§ **DIRECTIONS FOR THIS TASK**: Could you show all lines in the entries below that contain the string "Autoankauf"?
= = = = =
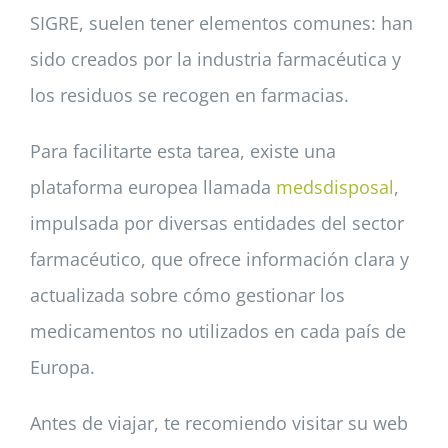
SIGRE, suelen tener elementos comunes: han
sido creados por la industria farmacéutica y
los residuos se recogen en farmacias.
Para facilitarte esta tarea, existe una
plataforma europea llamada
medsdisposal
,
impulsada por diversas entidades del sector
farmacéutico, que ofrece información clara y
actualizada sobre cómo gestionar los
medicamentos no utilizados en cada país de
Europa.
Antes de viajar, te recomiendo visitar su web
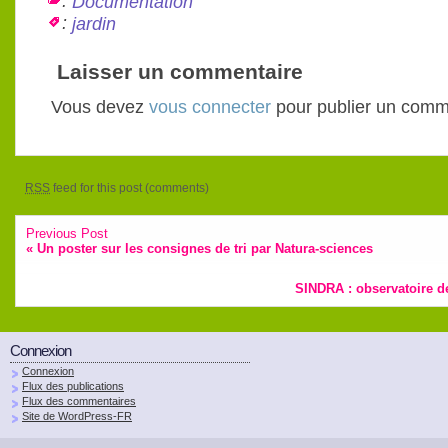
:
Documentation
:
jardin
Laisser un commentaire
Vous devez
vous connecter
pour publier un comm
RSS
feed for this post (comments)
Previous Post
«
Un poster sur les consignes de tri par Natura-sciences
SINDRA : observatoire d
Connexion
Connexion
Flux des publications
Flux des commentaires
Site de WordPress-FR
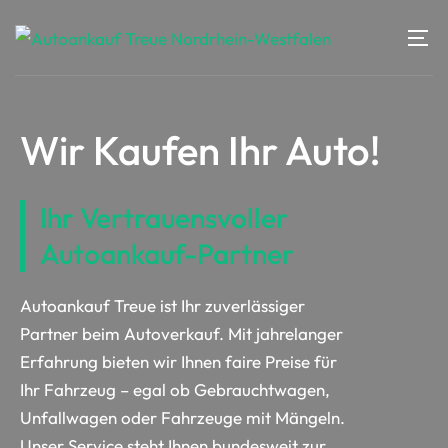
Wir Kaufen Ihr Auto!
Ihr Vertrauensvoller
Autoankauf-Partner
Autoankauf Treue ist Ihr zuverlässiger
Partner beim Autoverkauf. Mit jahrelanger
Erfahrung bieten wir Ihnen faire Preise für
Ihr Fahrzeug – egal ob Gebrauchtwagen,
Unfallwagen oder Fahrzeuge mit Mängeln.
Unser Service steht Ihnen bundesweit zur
= = = = =
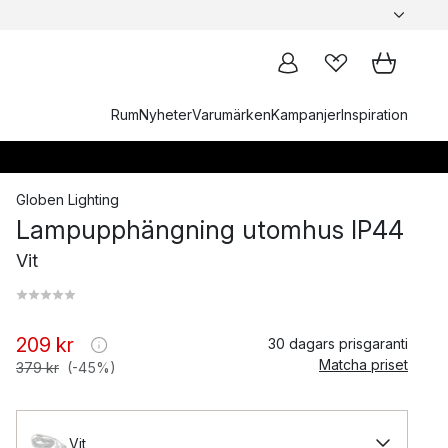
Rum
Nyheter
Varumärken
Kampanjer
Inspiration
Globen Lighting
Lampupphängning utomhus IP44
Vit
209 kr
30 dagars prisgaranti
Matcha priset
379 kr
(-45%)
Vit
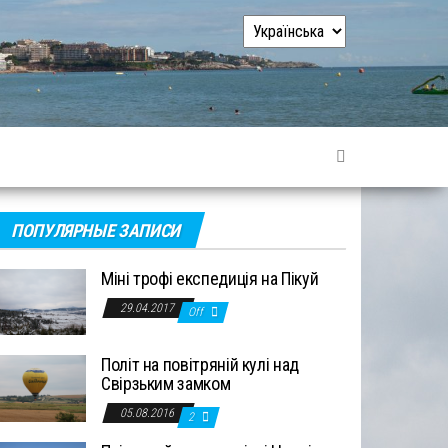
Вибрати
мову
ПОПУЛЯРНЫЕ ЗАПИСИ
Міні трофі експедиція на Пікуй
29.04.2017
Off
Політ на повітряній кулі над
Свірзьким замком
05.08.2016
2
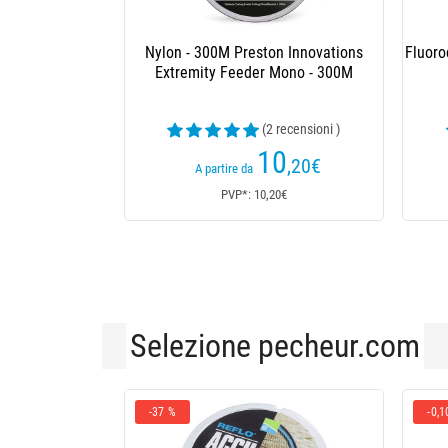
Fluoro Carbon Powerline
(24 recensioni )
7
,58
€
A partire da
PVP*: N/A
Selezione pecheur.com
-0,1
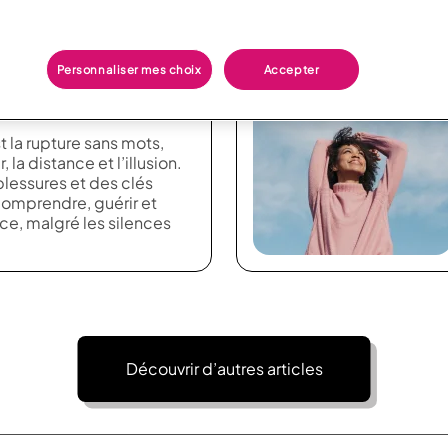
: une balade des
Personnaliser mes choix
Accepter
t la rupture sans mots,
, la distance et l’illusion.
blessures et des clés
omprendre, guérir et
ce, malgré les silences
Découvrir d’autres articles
= = = = =
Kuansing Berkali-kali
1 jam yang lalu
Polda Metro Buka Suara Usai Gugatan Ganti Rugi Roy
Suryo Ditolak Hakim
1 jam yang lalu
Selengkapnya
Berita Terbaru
= = = = =
§ **TASK OUTPUT**:
Autoankauf-Partner
Autoankauf Treue ist Ihr zuverlässiger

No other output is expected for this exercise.